The market value the piece has is far too great for me to let it go easily. I rarely hold onto things for a long period of time because selling things is what I do. However, this piece is special. And, because it is special, I cherish it much more than most of my other material possessions.
I protect its value by keeping it as my own.
There isn’t a thing in my house I wouldn’t part with in a second if need be. But I would think twice about letting my printer press cabinet go easily.
Do you catch my drift?
Things we find valuable, we fight to keep them. We protect them. We cherish them.
If you give something away for free, chances are the value will not be realized. Be something another person sees as irreplaceable.
I’ve had so many beautiful antiques throughout the years, I wouldn’t be able to sit here and name them all. I can recall about $40,000-$50,000 worth recently, that I sold to remodel my house, put new wheels on my husband’s truck, and pay off some of our debts with.
Many times, I sold them below value in order to replace them with the money that I needed for other things. I didn’t think twice about replacing those items with money.
All beautiful antiques, all worthy of my time, all of which I SOLD.
I’ve rarely had something so beautiful that I kept it permanently.
A good heart is like a fine antique. It is rare. It is valued. It is something that other people try to latch onto because it is so hard to find.
Attractiveness can only get a person’s attention. A good heart can keep that attention.
That is why I say beauty is vain. It is something that doesn’t last forever, it has no real value, and it really isn’t even worth someone’s time long-term. A good heart, on the other hand, is something that people will notice beyond an introduction.
I once knew a pretty girl who had a bitter, angry, and easily offended heart. She just couldn’t get past what she needed and wanted out of life, and expected other people to go out of their way to please her. Those who didn’t got booted out the door because she saw it as disrespect.
I also knew a guy who was like that. Attractive, clean-cut, and fun to be around. But his heart, well, it wasn’t so clean. He too was in and out of relationships.
Don’t get me wrong, I’ve had my share of relationships. Being able to stay in one doesn’t prove you have a good heart.
But a heart that is not so good is easily replaced. Beauty doesn’t keep anyone’s attention, nor does it earn anyone’s respect.
A kind heart is something a person will take notice of permanently. Compassion and love for others will cause you to shine above all others. Forgiveness will make you stand out where others don’t.

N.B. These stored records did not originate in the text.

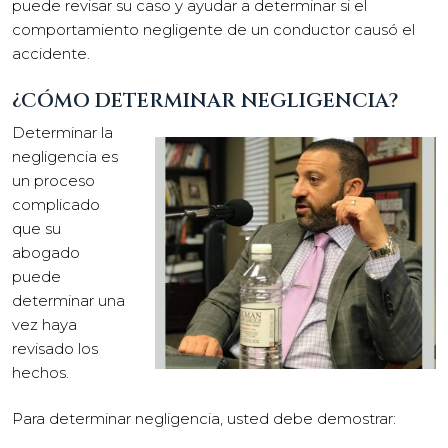
puede revisar su caso y ayudar a determinar si el
comportamiento negligente de un conductor causó el
accidente.
¿CÓMO DETERMINAR NEGLIGENCIA?
Determinar la
negligencia es
un proceso
complicado
que su
abogado
puede
determinar una
vez haya
revisado los
hechos.
Para determinar negligencia, usted debe demostrar:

Goodness and mercy will give others a reason to want to keep you around.
Be the kind of person people want to hold onto. Be the kind of person that realizes where your value is.
Above all, protect your most valuable asset by settling for no less than respect. Don’t ignore your attractiveness, but don’t abuse it either. Don’t let it become your main focus. Don’t try to get attention only with your looks.
Last but not least, don’t think of yourself as indispensable. If you do, you may be the first thing a person let’s go of.